Some government officials drew a link from the case of Barkat Masih to the much more widely covered case of Rimsha Masih, an Islamabad girl arrested in August on charges that she burned some pages of an Islamic text. The courts threw out the case when police provided evidence the burned pages were planted on the girl by a local Imam.
“Rimsha Masih’s case is a clear example of how the blasphemy laws are misused by people,” Peter Jacob, of the National Commission for Justice and Peace, told World Watch Monitor. “Even in Barkat Masih’s case, it’s quite clear that the complainants wanted to grab his property, therefore they charged him with an allegation quite a few people in Pakistan dare to question. The government and judiciary should review all blasphemy cases because most of those accused are victims of jealousy and prejudice.”
Jacob said his organization has documented about 1,170 blasphemy cases registered in Pakistan from 1987 through 2012. He could not provide the exact number of people charged in those cases.
A study by the Human Rights Commission of Pakistan concluded at least 647 people have been charged with blasphemy during the past 20 years. Half of those charged were non-Muslims, and 20 were killed before their case got to trial.
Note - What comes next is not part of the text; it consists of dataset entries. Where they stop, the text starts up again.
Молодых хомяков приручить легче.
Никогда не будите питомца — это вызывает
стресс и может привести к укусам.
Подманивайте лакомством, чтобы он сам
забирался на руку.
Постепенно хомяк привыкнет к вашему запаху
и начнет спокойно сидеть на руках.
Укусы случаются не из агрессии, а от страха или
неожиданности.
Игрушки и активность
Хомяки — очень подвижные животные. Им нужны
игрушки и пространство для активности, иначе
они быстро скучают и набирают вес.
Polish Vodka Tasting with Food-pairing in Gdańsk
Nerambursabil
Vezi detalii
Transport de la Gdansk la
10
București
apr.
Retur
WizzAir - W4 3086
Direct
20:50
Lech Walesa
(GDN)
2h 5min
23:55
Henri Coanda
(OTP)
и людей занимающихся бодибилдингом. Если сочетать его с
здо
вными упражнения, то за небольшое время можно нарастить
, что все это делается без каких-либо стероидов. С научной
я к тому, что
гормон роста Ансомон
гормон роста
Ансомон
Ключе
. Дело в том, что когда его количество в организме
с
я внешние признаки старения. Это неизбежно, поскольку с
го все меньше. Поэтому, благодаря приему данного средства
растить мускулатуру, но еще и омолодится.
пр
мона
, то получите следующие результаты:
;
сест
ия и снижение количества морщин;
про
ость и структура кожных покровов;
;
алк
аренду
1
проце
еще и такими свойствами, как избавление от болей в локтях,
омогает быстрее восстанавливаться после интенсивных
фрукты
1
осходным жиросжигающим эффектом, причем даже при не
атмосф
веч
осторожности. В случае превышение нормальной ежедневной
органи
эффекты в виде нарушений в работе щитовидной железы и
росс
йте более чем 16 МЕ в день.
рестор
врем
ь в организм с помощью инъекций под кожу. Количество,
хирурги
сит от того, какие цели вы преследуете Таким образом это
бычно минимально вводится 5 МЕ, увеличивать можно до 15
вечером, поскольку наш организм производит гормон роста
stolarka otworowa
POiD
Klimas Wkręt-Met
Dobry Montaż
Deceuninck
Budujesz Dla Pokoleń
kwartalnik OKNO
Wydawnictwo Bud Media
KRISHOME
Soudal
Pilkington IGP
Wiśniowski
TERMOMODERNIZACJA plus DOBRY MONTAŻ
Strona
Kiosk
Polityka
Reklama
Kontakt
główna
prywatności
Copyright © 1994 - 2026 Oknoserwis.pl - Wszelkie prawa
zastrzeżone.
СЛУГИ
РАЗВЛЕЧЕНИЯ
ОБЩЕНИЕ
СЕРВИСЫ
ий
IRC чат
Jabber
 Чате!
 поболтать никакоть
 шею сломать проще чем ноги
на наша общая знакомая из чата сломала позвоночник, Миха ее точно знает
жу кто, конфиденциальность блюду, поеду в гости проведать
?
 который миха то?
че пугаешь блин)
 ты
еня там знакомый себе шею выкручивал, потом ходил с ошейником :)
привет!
Napolean Qayyum, a member of the Pakistan People’s Party Minorities Wing, told the newspaper Pakistan Today that the Rimsha case opened the country’s eyes to abuse of its blasphemy laws. “It is encouraging that the courts have now found the courage to analyze such cases on merit,” he said.
Rakha told World Watch Monitor the Rimsha case may be a sign that the tide has begun to turn against the blasphemy laws, though they remain widely popular among voters.
“The Islamabad High Court’s judgment in the Rimsha Masih case has set a precedent for judges and the police,” he said. “The IHC has clearly admitted the misuse of the blasphemy laws to settle personal vendettas and has called upon the investigating authorities to ensure fair probe into the serious allegations. Ninety-nine-point-nine percent of all blasphemy cases are false, yet scores of people are killed or are forced to live in hiding even after they are set free by the higher courts. But judicial verdicts such as these are very encouraging and one may hope for justice to prevail after all.”
As for Barkat Masih, he is free but likely a target, his advocates said.
“The police can only ensure safety of the citizens for so long,” Harrison told Pakistan Today. “Masih and his family will have to relocate and start over afresh because his life is under threat at his current hometown.”
Even Ahmad, the judge who threw out the case, understands just how dangerous it remains to challenge Pakistan’s deep-rooted sensitivity about criticism of Islam, said Rakha.
“The judge has now left on indefinite leave,” he said.